● Exercise description
Make an exact copy of the lines below.

[Records drawn from a dataset]
..........

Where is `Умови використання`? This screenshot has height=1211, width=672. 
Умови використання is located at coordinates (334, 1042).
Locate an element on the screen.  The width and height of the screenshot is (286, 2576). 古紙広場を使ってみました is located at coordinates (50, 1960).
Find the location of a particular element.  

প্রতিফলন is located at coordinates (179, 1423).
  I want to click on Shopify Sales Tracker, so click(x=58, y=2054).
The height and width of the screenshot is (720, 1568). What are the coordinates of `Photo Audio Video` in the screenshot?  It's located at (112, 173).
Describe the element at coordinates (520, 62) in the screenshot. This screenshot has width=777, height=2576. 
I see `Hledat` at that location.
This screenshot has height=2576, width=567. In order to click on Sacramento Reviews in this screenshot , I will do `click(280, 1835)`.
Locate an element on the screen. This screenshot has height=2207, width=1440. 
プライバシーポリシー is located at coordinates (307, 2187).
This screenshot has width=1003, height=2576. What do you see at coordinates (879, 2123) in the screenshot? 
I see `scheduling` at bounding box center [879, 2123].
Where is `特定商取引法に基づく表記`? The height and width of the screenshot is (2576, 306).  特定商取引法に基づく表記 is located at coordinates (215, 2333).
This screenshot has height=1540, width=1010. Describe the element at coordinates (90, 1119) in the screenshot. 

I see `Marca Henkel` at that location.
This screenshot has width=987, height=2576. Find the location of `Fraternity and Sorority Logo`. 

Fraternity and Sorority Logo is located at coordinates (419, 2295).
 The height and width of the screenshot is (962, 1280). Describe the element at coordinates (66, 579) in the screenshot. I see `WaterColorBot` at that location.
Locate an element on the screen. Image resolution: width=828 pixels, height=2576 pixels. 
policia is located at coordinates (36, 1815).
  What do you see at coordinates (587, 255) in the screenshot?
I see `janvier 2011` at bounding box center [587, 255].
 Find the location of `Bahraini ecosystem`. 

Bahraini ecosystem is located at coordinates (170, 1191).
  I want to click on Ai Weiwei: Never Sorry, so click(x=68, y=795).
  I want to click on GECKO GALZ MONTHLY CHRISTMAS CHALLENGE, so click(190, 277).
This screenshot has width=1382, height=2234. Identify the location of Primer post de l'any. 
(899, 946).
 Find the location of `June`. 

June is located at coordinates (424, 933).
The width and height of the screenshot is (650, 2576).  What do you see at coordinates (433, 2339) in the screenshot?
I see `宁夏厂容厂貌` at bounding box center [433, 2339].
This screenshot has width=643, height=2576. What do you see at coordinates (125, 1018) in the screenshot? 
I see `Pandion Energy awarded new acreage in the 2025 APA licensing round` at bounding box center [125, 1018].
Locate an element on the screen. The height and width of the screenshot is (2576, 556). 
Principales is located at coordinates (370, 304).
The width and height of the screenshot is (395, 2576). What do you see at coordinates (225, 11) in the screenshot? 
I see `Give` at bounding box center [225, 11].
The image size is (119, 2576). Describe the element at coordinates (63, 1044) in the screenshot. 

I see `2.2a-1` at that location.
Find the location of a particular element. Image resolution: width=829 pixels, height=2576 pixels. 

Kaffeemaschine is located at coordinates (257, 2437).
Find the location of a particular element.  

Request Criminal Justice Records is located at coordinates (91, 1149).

..........

● Solution for this exercise
Where is `Умови використання`? This screenshot has height=1211, width=672. 
Умови використання is located at coordinates (334, 1042).
Locate an element on the screen.  The width and height of the screenshot is (286, 2576). 古紙広場を使ってみました is located at coordinates (50, 1960).
Find the location of a particular element.  

প্রতিফলন is located at coordinates (179, 1423).
  I want to click on Shopify Sales Tracker, so click(x=58, y=2054).
The height and width of the screenshot is (720, 1568). What are the coordinates of `Photo Audio Video` in the screenshot?  It's located at (112, 173).
Describe the element at coordinates (520, 62) in the screenshot. This screenshot has width=777, height=2576. 
I see `Hledat` at that location.
This screenshot has height=2576, width=567. In order to click on Sacramento Reviews in this screenshot , I will do `click(280, 1835)`.
Locate an element on the screen. This screenshot has height=2207, width=1440. 
プライバシーポリシー is located at coordinates (307, 2187).
This screenshot has width=1003, height=2576. What do you see at coordinates (879, 2123) in the screenshot? 
I see `scheduling` at bounding box center [879, 2123].
Where is `特定商取引法に基づく表記`? The height and width of the screenshot is (2576, 306).  特定商取引法に基づく表記 is located at coordinates (215, 2333).
This screenshot has height=1540, width=1010. Describe the element at coordinates (90, 1119) in the screenshot. 

I see `Marca Henkel` at that location.
This screenshot has width=987, height=2576. Find the location of `Fraternity and Sorority Logo`. 

Fraternity and Sorority Logo is located at coordinates (419, 2295).
 The height and width of the screenshot is (962, 1280). Describe the element at coordinates (66, 579) in the screenshot. I see `WaterColorBot` at that location.
Locate an element on the screen. Image resolution: width=828 pixels, height=2576 pixels. 
policia is located at coordinates (36, 1815).
  What do you see at coordinates (587, 255) in the screenshot?
I see `janvier 2011` at bounding box center [587, 255].
 Find the location of `Bahraini ecosystem`. 

Bahraini ecosystem is located at coordinates (170, 1191).
  I want to click on Ai Weiwei: Never Sorry, so click(x=68, y=795).
  I want to click on GECKO GALZ MONTHLY CHRISTMAS CHALLENGE, so click(190, 277).
This screenshot has width=1382, height=2234. Identify the location of Primer post de l'any. 
(899, 946).
 Find the location of `June`. 

June is located at coordinates (424, 933).
The width and height of the screenshot is (650, 2576).  What do you see at coordinates (433, 2339) in the screenshot?
I see `宁夏厂容厂貌` at bounding box center [433, 2339].
This screenshot has width=643, height=2576. What do you see at coordinates (125, 1018) in the screenshot? 
I see `Pandion Energy awarded new acreage in the 2025 APA licensing round` at bounding box center [125, 1018].
Locate an element on the screen. The height and width of the screenshot is (2576, 556). 
Principales is located at coordinates (370, 304).
The width and height of the screenshot is (395, 2576). What do you see at coordinates (225, 11) in the screenshot? 
I see `Give` at bounding box center [225, 11].
The image size is (119, 2576). Describe the element at coordinates (63, 1044) in the screenshot. 

I see `2.2a-1` at that location.
Find the location of a particular element. Image resolution: width=829 pixels, height=2576 pixels. 

Kaffeemaschine is located at coordinates (257, 2437).
Find the location of a particular element.  

Request Criminal Justice Records is located at coordinates (91, 1149).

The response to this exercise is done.